Belgium

 

Some historians mention Jews — originally part of the Roman army’s rear-guard — as having settled in Belgium as early as the 4th Century CE. But written evidence only goes back to the 13th century. (A Hebrew tombstone has been found dating to 1255, street names such as “rue des Juifs” have been recorded, and there is at least one known expulsion order dating from that time.) The community was devastated by the usual blood libels, mass burnings, and forced conversions (one of these “heroic” episodes, involving supposed torturing of the Host in 1370, is “glorified” to this day in the stained glass windows of Saint-Gudule Cathedral in Brussels). Marranos settled in the port of Antwerp in the 16th century, and lived in semi-toleration until given religious and civil rights at the end of the 18th century by the Austrian emperor Joseph II’s “Edict of Tolerance” and then emancipated by French revolutionary (later Napoleonic) law.

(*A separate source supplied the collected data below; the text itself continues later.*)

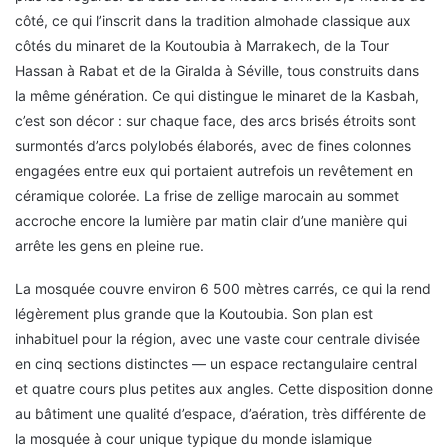
côté, ce qui l’inscrit dans la tradition almohade classique aux
côtés du minaret de la Koutoubia à Marrakech, de la Tour
Hassan à Rabat et de la Giralda à Séville, tous construits dans
la même génération. Ce qui distingue le minaret de la Kasbah,
c’est son décor : sur chaque face, des arcs brisés étroits sont
surmontés d’arcs polylobés élaborés, avec de fines colonnes
engagées entre eux qui portaient autrefois un revêtement en
céramique colorée. La frise de zellige marocain au sommet
accroche encore la lumière par matin clair d’une manière qui
arrête les gens en pleine rue.
La mosquée couvre environ 6 500 mètres carrés, ce qui la rend
légèrement plus grande que la Koutoubia. Son plan est
inhabituel pour la région, avec une vaste cour centrale divisée
en cinq sections distinctes — un espace rectangulaire central
et quatre cours plus petites aux angles. Cette disposition donne
au bâtiment une qualité d’espace, d’aération, très différente de
la mosquée à cour unique typique du monde islamique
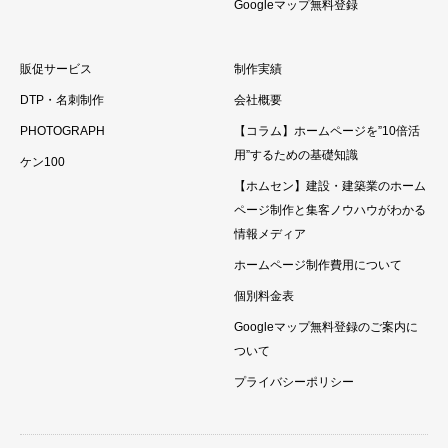
Googleマップ無料登録
販促サービス
制作実績
DTP・名刺制作
会社概要
PHOTOGRAPH
【コラム】ホームページを”10倍活
用”するための基礎知識
ケン100
【ホムセン】建設・建築業のホーム
ページ制作と集客ノウハウがわかる
情報メディア
ホームページ制作費用について
個別料金表
Googleマップ無料登録のご案内に
ついて
プライバシーポリシー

Upon independence in 1831, the newly established parliamentary regime lost little time in recognizing Judaism as an official religious denomination (together with Catholicism, Protestantism, later Greek and Russian Orthodox Christianity and Islam). The influx of East European Jewish immigrants, and later refugees, swelled the Jewish population to approximately 85,000-90,000 on the eve of WW II. Many were able to flee before the German invasion of Belgium in May 1940, but more than 25,000 perished in the Shoah.

Today, about 40,000 Jews live in Belgium, with the main centers in Brussels, the capital, and in Antwerp, a leading European center of traditional orthodox Jewry.

There are scattered small Jewish communities in Knokke, Ostend, Ghent, Liege, Charleroi, Arlon, Waterloo, and Mons.